But for manufacturing 3D printing innovation could lead to a disruptive change in the way we make things. It could be the key to true mass-customisation as well as truly sustainable manufacturing.
And Cefic - SusChem will be demonstrating the potential for 3-D printing at its booth in the exhibition space at the 6th European Innovation Summit on 17 – 19 November 2014 at the European Parliament.
What is 3D printing?
3D printing (aka Additive Manufacturing) is based on making a three-dimensional object from an electronic data set through an additive process of adding layers of material in successive steps under computer control.
Additive manufacturing is a key technology for fostering European innovation and manufacturing industry – effectively reducing the gap between innovation and manufacturing.

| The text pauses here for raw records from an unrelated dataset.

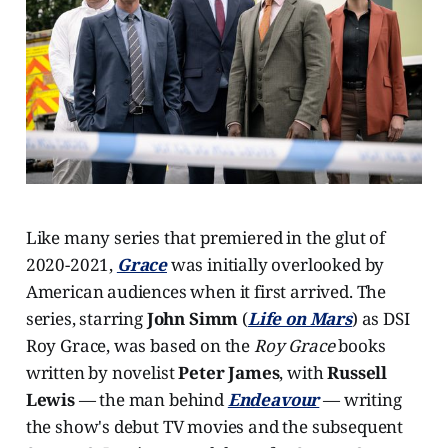
Like many series that premiered in the glut of
2020-2021,
Grace
was initially overlooked by
American audiences when it first arrived. The
series, starring
John Simm
(
Life on Mars
) as DSI
Roy Grace, was based on the
Roy Grace
books
written by novelist
Peter James
, with
Russell
Lewis
— the man behind
Endeavour
— writing
the show's debut TV movies and the subsequent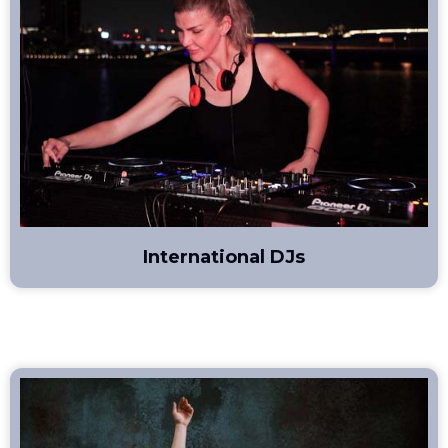
International DJs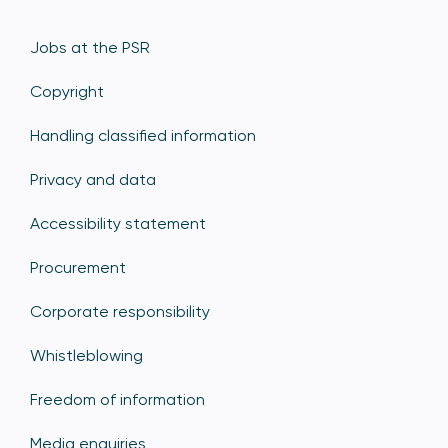
Jobs at the PSR
Copyright
Handling classified information
Privacy and data
Accessibility statement
Procurement
Corporate responsibility
Whistleblowing
Freedom of information
Media enquiries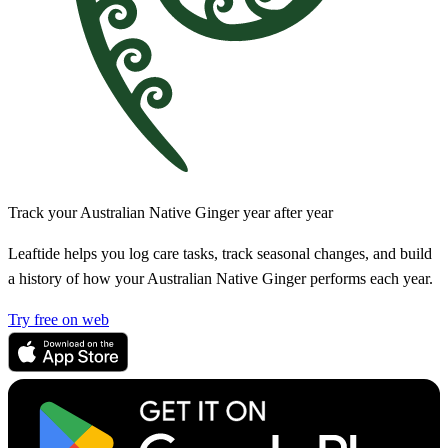
Track your Australian Native Ginger year after year
Leaftide helps you log care tasks, track seasonal changes, and build
a history of how your Australian Native Ginger performs each year.
Try free on web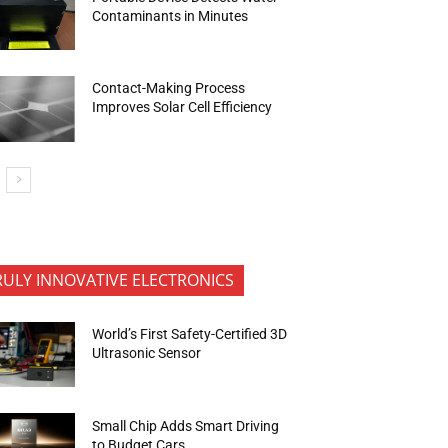
Contaminants in Minutes
Contact-Making Process
Improves Solar Cell Efficiency
RULY INNOVATIVE ELECTRONICS
World’s First Safety-Certified 3D
Ultrasonic Sensor
Small Chip Adds Smart Driving
to Budget Cars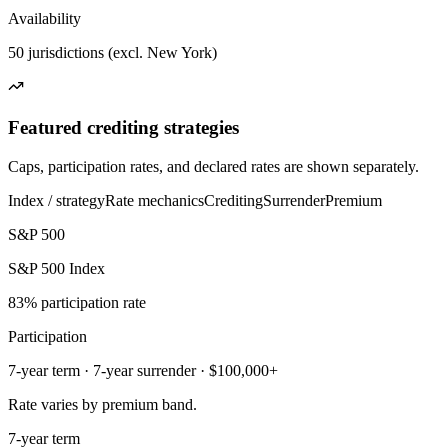
Availability
50 jurisdictions (excl. New York)
Featured crediting strategies
Caps, participation rates, and declared rates are shown separately.
Index / strategy
Rate mechanics
Crediting
Surrender
Premium
S&P 500
S&P 500 Index
83% participation rate
Participation
7-year term · 7-year surrender · $100,000+
Rate varies by premium band.
7-year term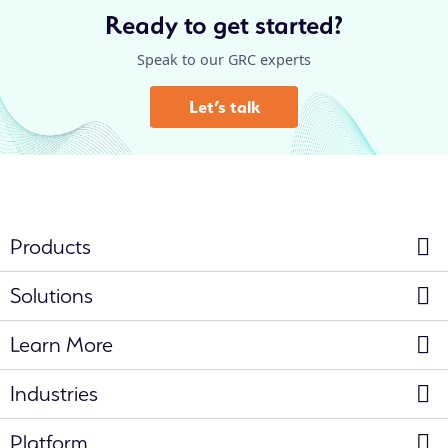
Ready to get started?
Speak to our GRC experts
Let’s talk
Products
Solutions
Learn More
Industries
Platform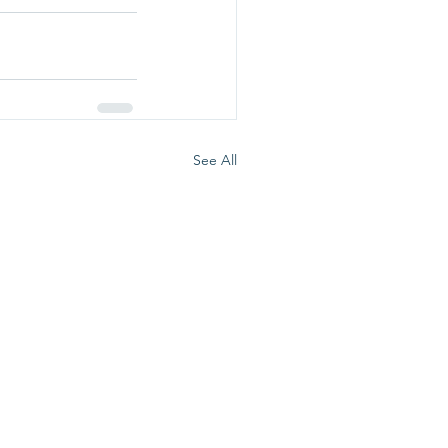
See All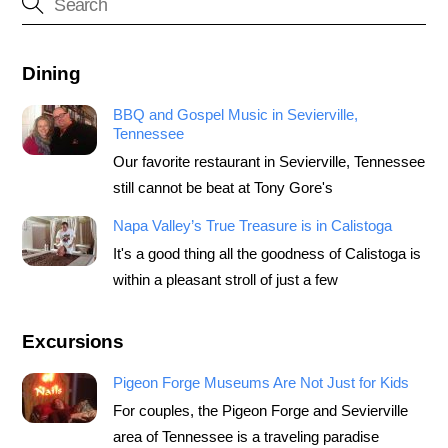
Dining
BBQ and Gospel Music in Sevierville,
Tennessee
Our favorite restaurant in Sevierville, Tennessee
still cannot be beat at Tony Gore's
Napa Valley’s True Treasure is in Calistoga
It's a good thing all the goodness of Calistoga is
within a pleasant stroll of just a few
Excursions
Pigeon Forge Museums Are Not Just for Kids
For couples, the Pigeon Forge and Sevierville
area of Tennessee is a traveling paradise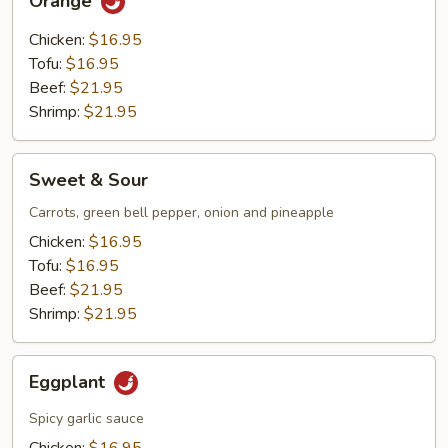
Orange
Chicken:
$16.95
Tofu:
$16.95
Beef:
$21.95
Shrimp:
$21.95
Sweet
Sweet & Sour
&
Sour
Carrots, green bell pepper, onion and pineapple
Chicken:
$16.95
Tofu:
$16.95
Beef:
$21.95
Shrimp:
$21.95
Eggplant
Eggplant
Spicy garlic sauce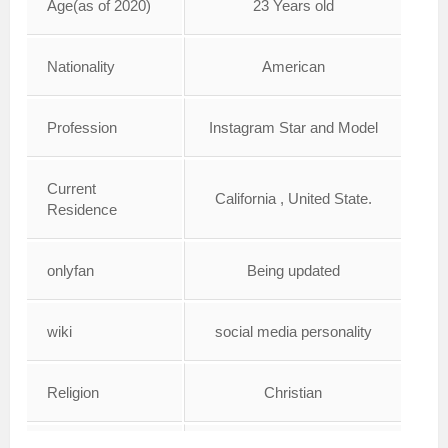
Age(as of 2020)
23 Years old
Nationality
American
Profession
Instagram Star and Model
Current
California , United State.
Residence
onlyfan
Being updated
wiki
social media personality
Religion
Christian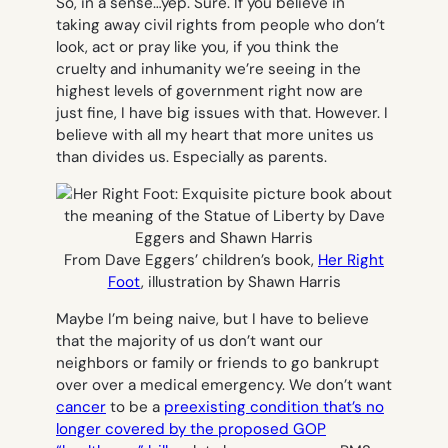
So, in a sense…yep. Sure. If you believe in
taking away civil rights from people who don’t
look, act or pray like you, if you think the
cruelty and inhumanity we’re seeing in the
highest levels of government right now are
just fine, I have big issues with that. However. I
believe with all my heart that more unites us
than divides us. Especially as parents.
From Dave Eggers’ children’s book,
Her Right
Foot
, illustration by Shawn Harris
Maybe I’m being naive, but I have to believe
that the majority of us don’t want our
neighbors or family or friends to go bankrupt
over over a medical emergency. We don’t want
cancer
to be a
preexisting condition that’s no
longer covered by the proposed GOP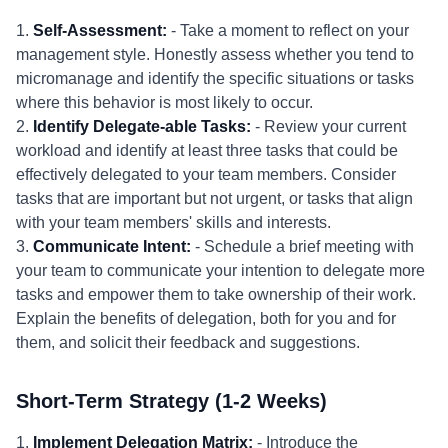
1.
Self-Assessment:
- Take a moment to reflect on your
management style. Honestly assess whether you tend to
micromanage and identify the specific situations or tasks
where this behavior is most likely to occur.
2.
Identify Delegate-able Tasks:
- Review your current
workload and identify at least three tasks that could be
effectively delegated to your team members. Consider
tasks that are important but not urgent, or tasks that align
with your team members' skills and interests.
3.
Communicate Intent:
- Schedule a brief meeting with
your team to communicate your intention to delegate more
tasks and empower them to take ownership of their work.
Explain the benefits of delegation, both for you and for
them, and solicit their feedback and suggestions.
Short-Term Strategy (1-2 Weeks)
1.
Implement Delegation Matrix:
- Introduce the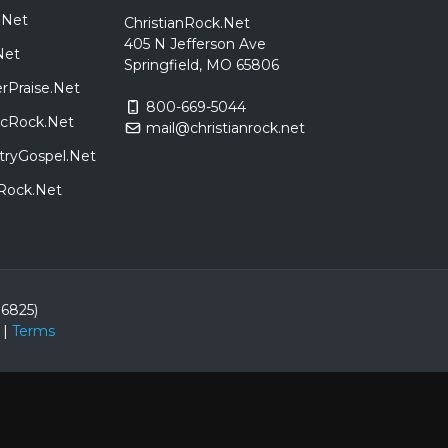
.Net
ChristianRock.Net
405 N Jefferson Ave
Net
Springfield, MO 65806
rPraise.Net
800-669-5044
sicRock.Net
mail@christianrock.net
tryGospel.Net
dRock.Net
86825)
|
Terms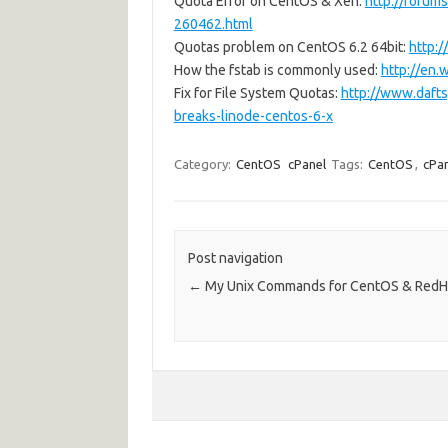
Quota Error on CentOS & Xen:
http://forums
260462.html
Quotas problem on CentOS 6.2 64bit:
http:
How the fstab is commonly used:
http://en.
Fix for File System Quotas:
http://www.dafts
breaks-linode-centos-6-x
Category:
CentOS
cPanel
Tags:
CentOS
,
cPa
Post navigation
←
My Unix Commands for CentOS & RedH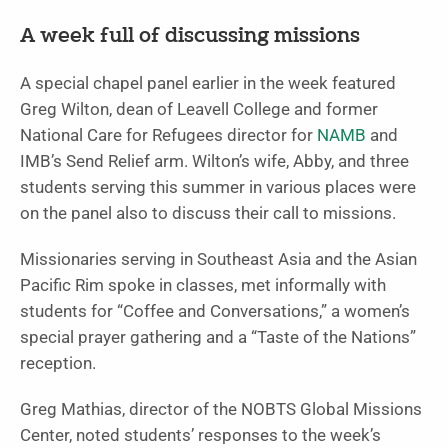
A week full of discussing missions
A special chapel panel earlier in the week featured
Greg Wilton, dean of Leavell College and former
National Care for Refugees director for
NAMB
and
IMB’s Send Relief arm. Wilton’s wife, Abby, and three
students serving this summer in various places were
on the panel also to discuss their call to missions.
Missionaries serving in Southeast Asia and the Asian
Pacific Rim spoke in classes, met informally with
students for “Coffee and Conversations,” a women’s
special prayer gathering and a “Taste of the Nations”
reception.
Greg Mathias, director of the NOBTS Global Missions
Center, noted students’ responses to the week’s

The first 3D printers were developed 30 years ago, but the area experienced rapid growth from 1990 when plastic extrusion technology was commercialized using fused deposition modeling and thermoplastics with high melting point for rapid prototyping and small series production. 3D-printing allowed production of products in small quantities at relatively low cost.
3D printing has a vast array of applications from use in the medical and dental industries and in biotechnology (human tissue replacement), architecture, industrial design, and the aerospace and automotive industries. Consumer applications now include fashion and jewelry products. The global market for materials and services for 3-D printing (not including the printers themselves) is predicted to grow to US$ 10.8 billion by 2018.
Future 3D printing applications will require improved quality in, for example, the surface finish of components. This means that the range of available materials suited for additive manufacturing needs to be extended to cover a full portfolio of consumer products.